Optimizing Generators to have the same performance as for loops

Consider the following code to parse some PCAP

Using for loops

import numpy as np

from pcap_parser_util import *


@conditional_njit
def numba_loop(total_buffer, compile_only):
    if compile_only:
        return

    data_count = 0

    PCAP_GLOBAL_HEADER_SIZE = 24  # Bytes

    # Move past the global header
    offset_start_pcap = PCAP_GLOBAL_HEADER_SIZE
    offset_end_pcap = PCAP_GLOBAL_HEADER_SIZE

    while True:
        offset_start_pcap = offset_end_pcap
        offset_end_pcap = offset_start_pcap + pcap_packet_header_itemsize
        offset_buffer = total_buffer[offset_start_pcap:offset_end_pcap]
        if len(offset_buffer) != offset_end_pcap - offset_start_pcap:
            break

        pcap_hdr = np.frombuffer(offset_buffer, dtype=pcap_packet_header_dtype)

        if pcap_hdr[0]["original_length"] != pcap_hdr[0]["included_length"]:
            assert False

        offset_start_pcap = offset_end_pcap
        offset_end_pcap = offset_start_pcap + pcap_hdr[0]["original_length"]
        offset_buffer = total_buffer[offset_start_pcap:offset_end_pcap]
        if len(offset_buffer) != offset_end_pcap - offset_start_pcap:
            break

        pcap_buffer = total_buffer[offset_start_pcap:offset_end_pcap]
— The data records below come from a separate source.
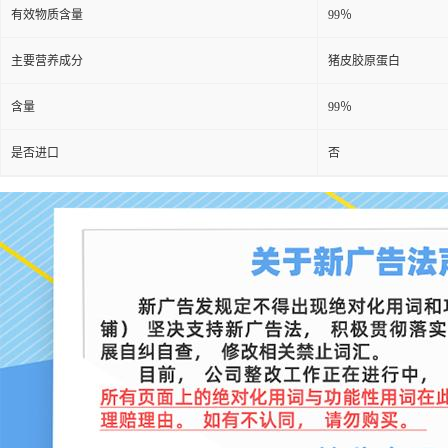
有效物质含量
99％
主要营养成分
猪皮胶原蛋白
含量
99％
是否进口
否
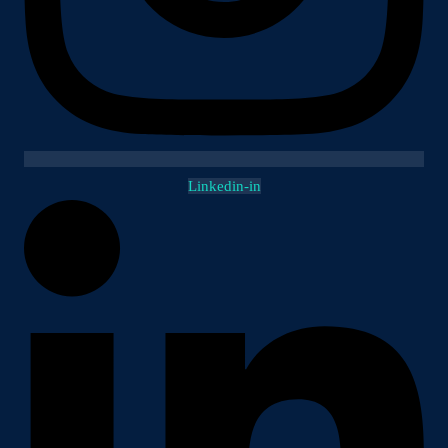
Linkedin-in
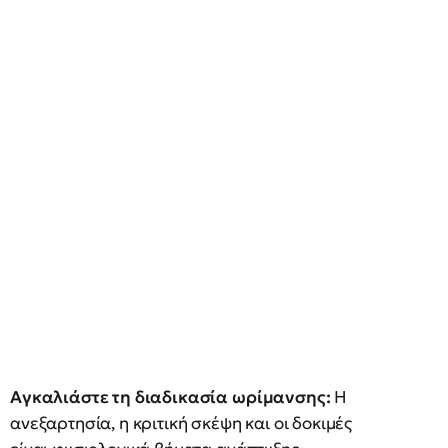
Αγκαλιάστε τη διαδικασία ωρίμανσης:
Η
ανεξαρτησία, η κριτική σκέψη και οι δοκιμές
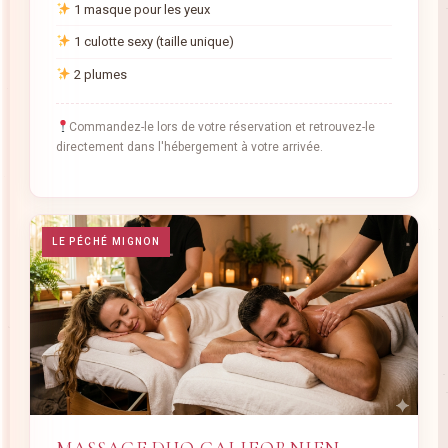
1 masque pour les yeux
1 culotte sexy (taille unique)
2 plumes
Commandez-le lors de votre réservation et retrouvez-le
directement dans l'hébergement à votre arrivée.
LE PÉCHÉ MIGNON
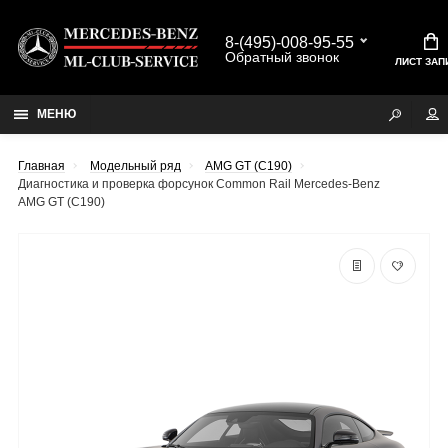
8-(495)-008-95-55
Обратный звонок
ЛИСТ ЗАП
МЕНЮ
Главная
Модельный ряд
AMG GT (C190)
Диагностика и проверка форсунок Common Rail Mercedes-Benz
AMG GT (C190)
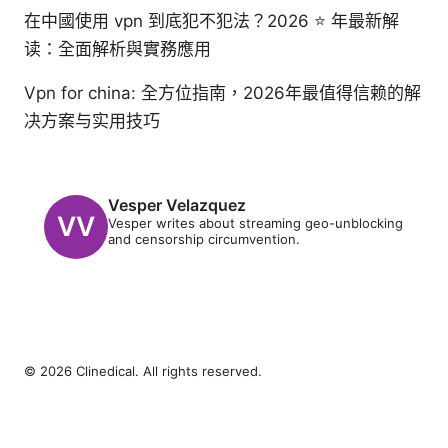
在中國使用 vpn 到底犯不犯法？2026 ⭐ 年最新解
读：全面解析與實務應用
Vpn for china: 全方位指南，2026年最值得信赖的解
决方案与实用技巧
Vesper Velazquez
Vesper writes about streaming geo-unblocking
and censorship circumvention.
© 2026 Clinedical. All rights reserved.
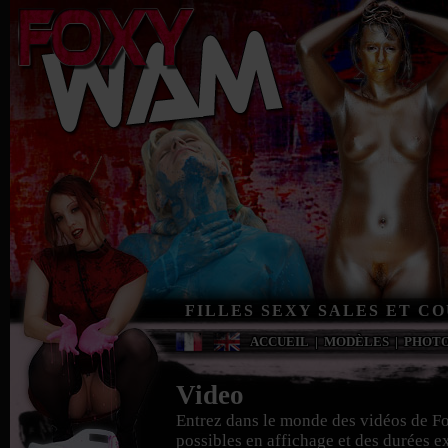
FILLES SEXY SALES ET C
ACCUEIL
|
MODÈLES
|
PHOT
Video
Entrez dans le monde des vidéos de F
possibles en affichage et des durées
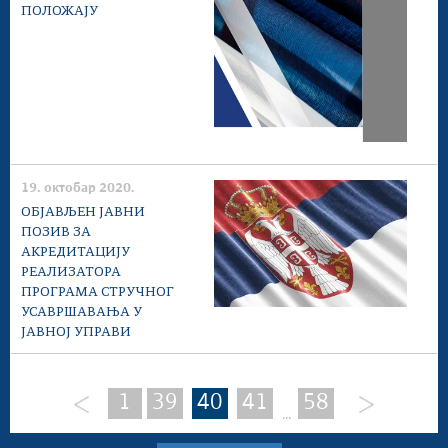
ПОЛОЖАЈУ
19. октобар 2020.
ОБЈАВЉЕН ЈАВНИ
ПОЗИВ ЗА
АКРЕДИТАЦИЈУ
РЕАЛИЗАТОРА
ПРОГРАМА СТРУЧНОГ
УСАВРШАВАЊА У
ЈАВНОЈ УПРАВИ
1
39
40
41
58
...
        offset_start_network = 0
        offset_end_network = 0

        while True:
            offset_start_network = offset_end_network
            offset_end_network = offset_start_network + ethernet_header_itemsize
            offset_buffer = pcap_buffer[offset_start_network:offset_end_network]
            if len(offset_buffer) != offset_end_network - offset_start_network:
                break

            ethernet_hdr = np.frombuffer(offset_buffer, dtype=ethernet_header_dtype)
            assert ethernet_hdr[0]["ethertype"] == 0x0008

            offset_start_network = offset_end_network
            offset_end_network = offset_start_network + ipv4_header_itemsize
            offset_buffer = pcap_buffer[offset_start_network:offset_end_network]
            if len(offset_buffer) != offset_end_network - offset_start_network:
                break

            ipv4_hdr = np.frombuffer(offset_buffer, dtype=ipv4_header_dtype)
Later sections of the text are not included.